Coventry turns out to be hillier than I thought, much hillier, but at least my legs lasted as long as Mile 5 this time. Progress. I did try to hold my pace back a touch to save something for the end and was more successful in keeping to something approaching eight minute mile pace throughout. I ended up beating last week’s time by 37 seconds despite the hillier terrain.

Sunday, March 12, 2017

Retford Half Marathon

Today I run the Retford Half Marathon which starts at Retford Oaks Academy. L and the boys come along to offer vocal support.

Some folk from Sheffield Running Club described what is to come as pan flat which, as there is nothing anywhere near ‘pan flat’ for them to compare it with in Yorkshire, could mean anything. As it turns out the course is remarkably flat for the first five miles but then becomes quite undulating thereafter with several long but gradual inclines.

The race is well organised, on closed roads, but very low key e.g. somewhat lacking in atmosphere. Outside of Retford itself, it’s a case of spot the spectator and it’s also not hugely scenic, which I don’t mind at all.

As is the way with races early in the year there are not many slow runners so the pace is brisk. I make a good start but after three miles my thighs stiffen up and I gradually get slower and slower. This is where actually doing some training might have helped.

My time of almost 1:49 leaves a lot of room for improvement although, being very early in the season, there is plenty of time for that. If I was to ever get among the awards here I have some serious work to do. First 40+ Male clocked 1:14, first 50+ Male 1:18 and first 60+ Male 1:23. Ouch. So, just half an hour to knock off my time to get first 50+ Male next year. I suppose I did want a challenge for my 50th year.

I also entered the Nottinghamshire Amateur Athletics Association Half Marathon County Championships which was part of the race, and I didn’t win that either.

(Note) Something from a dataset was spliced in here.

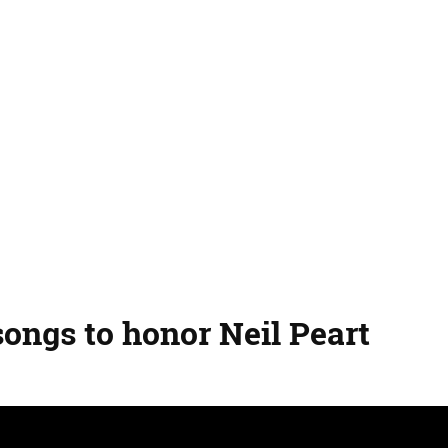
songs to honor Neil Peart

There is no goody bag, just a bottle of water and an orange t-shirt. It was ominous at registration, that they gave me a pile of leaflets with my race number as this is the sort of tat that usually weighs down the goody bag. T-shirt wise, as orange t-shirts go, it’s not too bad.

If I found the lack of a goody back disappointing then MD found it positively soul destroying. He is so upset at the lack of crisps and/or biscuits that he starts to eat my race number in frustration.

Sunday, March 5, 2017

East Midlands 10k, Holme Pierrepont

Today I needed a 10k purely as training for next week’s Retford Half Marathon. Yes, it may be a bit late to start training for a half marathon but I always get injured training so perhaps not training is the best way...

The day dawns damp and gets damper as we join an impressively long queue to get into the car park at Holme Pierrepoint. I don’t recall anyone ever having charged for car parking at Holme Pierrepoint before and we have been here dozens of times but they are charging £5 to park, which has manufactured the queue.

As start time approaches I jump out of the car and leave L to park up, just in case they don’t delay the start but sensibly, they do. Now I have the problem of having excess clothes to dump which I hide behind one of the porta cabins in front of the main buildings.

As I said I needed a 10k and any 10k would do...

Question: What’s worse than one laps of the rowing strip at Holme Pierrepoint?
Answer: Two laps.

Question: What’s worse than two laps of the rowing strip at Holme Pierrepoint?
Answer: Two laps in driving wind and heavy rain.

Yes, it’s not pleasant but then the omens have never been good for this race right from the moment they sent me my race number ‘666’.


My time is unsurprisingly unimpressive but it’s only training. Isn't it? The bonus is that despite the inclement conditions nothing snaps.

Afterwards we head to Wetherspoons in Beeston for a bacon roll and a hot coffee to warm up. My dedicated supporters are as wet and cold as I am.